In the News

The ‘Big Baby’ In Med-Mal Case Was Not The Mother; Jurors disagreed with doctor’s critical assessment

by Thomas B. Scheffey
Connecticut Law Tribune

March 21, 2005

During the five-week medical malpractice trial of Waterbury obstetrician Thomas McNamee Jr., the five-man, one-woman jury was inscrutable.

There were no nods of sympathetic recognition, as plaintiffs’ lawyer Joshua D. Koskoff explained the details of Leslie Aponte’s difficulty giving birth to Jodee Viera nine and a half years ago.

Aponte had three previous children, none by caesarean section. Her third was a sturdy nine pounds six ounces, with the second phase of labor lasting three hours.

Aponte, a Waterbury waitress, was sensing that her fourth birth would be harder still, Koskoff said in an interview. “During the second stage of labor with Jodee, when she said ‘I don’t want to push anymore, I want a cesarean section,’ the doctor said, ‘You’re being a big baby.’ She did push for 45 minutes, albeit ineffectively. But the fact that she’d had three babies before wasn’t being credited at all.”

The second phase of labor with Jodee lasted five hours, until another doctor, Ian Cohen, pulled the baby out.

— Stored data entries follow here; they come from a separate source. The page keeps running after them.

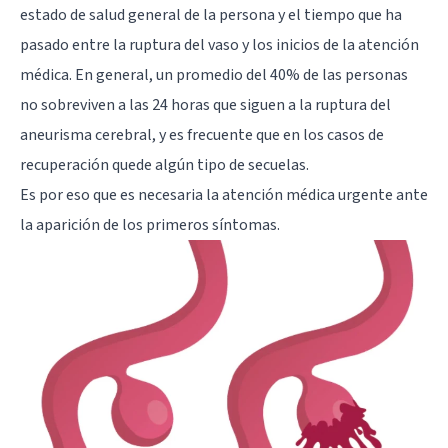
estado de salud general de la persona y el tiempo que ha
pasado entre la ruptura del vaso y los inicios de la atención
médica. En general, un promedio del 40% de las personas
no sobreviven a las 24 horas que siguen a la ruptura del
aneurisma cerebral, y es frecuente que en los casos de
recuperación quede algún tipo de secuelas.
Es por eso que es necesaria la atención médica urgente ante
la aparición de los primeros síntomas.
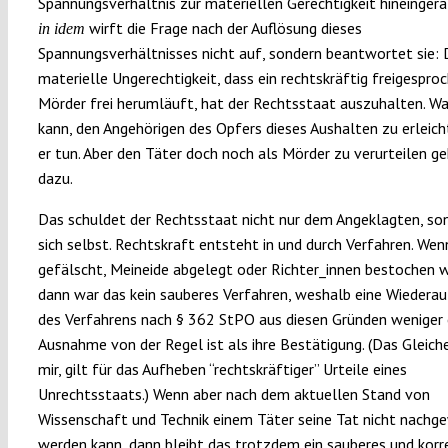
Spannungsverhältnis zur materiellen Gerechtigkeit hineinger
wirft die Frage nach der Auflösung dieses
in idem
Spannungsverhältnisses nicht auf, sondern beantwortet sie: 
materielle Ungerechtigkeit, dass ein rechtskräftig freigespro
Mörder frei herumläuft, hat der Rechtsstaat auszuhalten. Wa
kann, den Angehörigen des Opfers dieses Aushalten zu erleicht
er tun. Aber den Täter doch noch als Mörder zu verurteilen ge
dazu.
Das schuldet der Rechtsstaat nicht nur dem Angeklagten, so
sich selbst. Rechtskraft entsteht in und durch Verfahren. We
gefälscht, Meineide abgelegt oder Richter_innen bestochen 
dann war das kein sauberes Verfahren, weshalb eine Wieder
des Verfahrens nach § 362 StPO aus diesen Gründen weniger 
Ausnahme von der Regel ist als ihre Bestätigung. (Das Gleiche
mir, gilt für das Aufheben “rechtskräftiger” Urteile eines
Unrechtsstaats.) Wenn aber nach dem aktuellen Stand von
Wissenschaft und Technik einem Täter seine Tat nicht nachg
werden kann, dann bleibt das trotzdem ein sauberes und korr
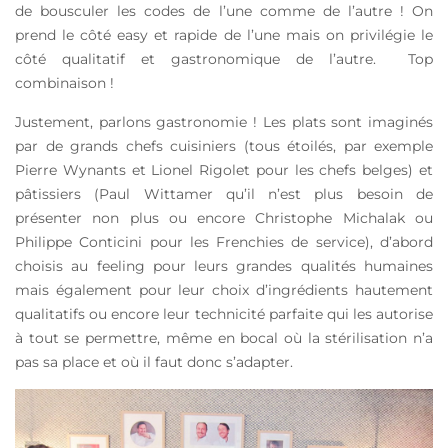
de bousculer les codes de l’une comme de l’autre ! On
prend le côté easy et rapide de l’une mais on privilégie le
côté qualitatif et gastronomique de l’autre. Top
combinaison !
Justement, parlons gastronomie ! Les plats sont imaginés
par de grands chefs cuisiniers (tous étoilés, par exemple
Pierre Wynants et Lionel Rigolet pour les chefs belges) et
pâtissiers (Paul Wittamer qu’il n’est plus besoin de
présenter non plus ou encore Christophe Michalak ou
Philippe Conticini pour les Frenchies de service), d’abord
choisis au feeling pour leurs grandes qualités humaines
mais également pour leur choix d’ingrédients hautement
qualitatifs ou encore leur technicité parfaite qui les autorise
à tout se permettre, même en bocal où la stérilisation n’a
pas sa place et où il faut donc s’adapter.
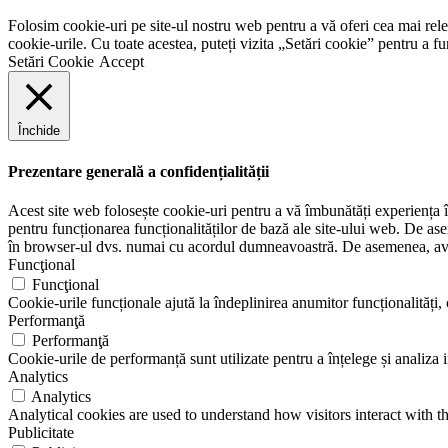
Folosim cookie-uri pe site-ul nostru web pentru a vă oferi cea mai rel
cookie-urile. Cu toate acestea, puteți vizita „Setări cookie” pentru a 
Setări Cookie
Accept
Închide
Prezentare generală a confidențialității
Acest site web folosește cookie-uri pentru a vă îmbunătăți experiența în
pentru funcționarea funcționalităților de bază ale site-ului web. De ase
în browser-ul dvs. numai cu acordul dumneavoastră. De asemenea, aveți
Funcţional
Funcţional
Cookie-urile funcționale ajută la îndeplinirea anumitor funcționalități, c
Performanţă
Performanţă
Cookie-urile de performanță sunt utilizate pentru a înțelege și analiza i
Analytics
Analytics
Analytical cookies are used to understand how visitors interact with th
Publicitate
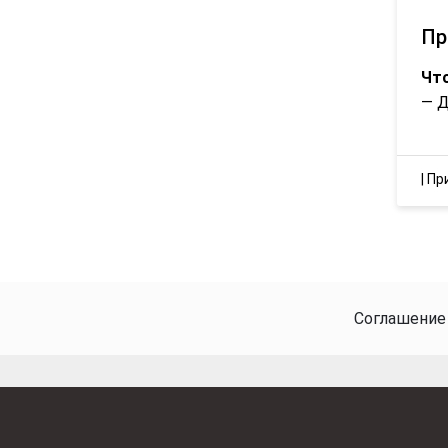
Пр
Что
— Д
|
Пр
Соглашение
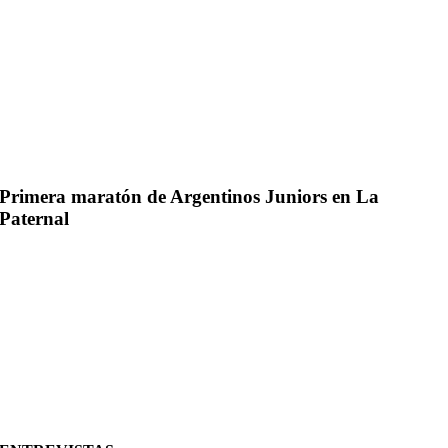
Primera maratón de Argentinos Juniors en La
Paternal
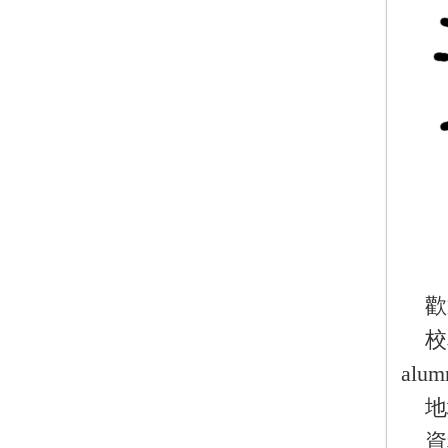
歡
校
alum
地
資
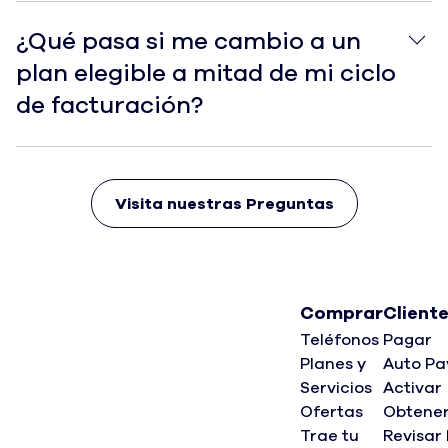
¿Qué pasa si me cambio a un plan elegible a mitad de 
¿Qué pasa si me cambio a un
plan elegible a mitad de mi ciclo
de facturación?
Visita nuestras Preguntas
Comprar
Client
Teléfonos
Pagar
Planes y
Auto Pa
Servicios
Activar
Ofertas
Obtene
Trae tu
Revisar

In the process, the infant suffered “shoulder dystocia” which permanently damaged nerves, making it impossible for her to lift her left arm above 90 degrees.

The jurors included a postal worker, a retired IBM executive and an Oxford Health employee. When they returned after two and a half hours of deliberation, they were so poker-faced Koskoff said he thought they were about to find for the doctor.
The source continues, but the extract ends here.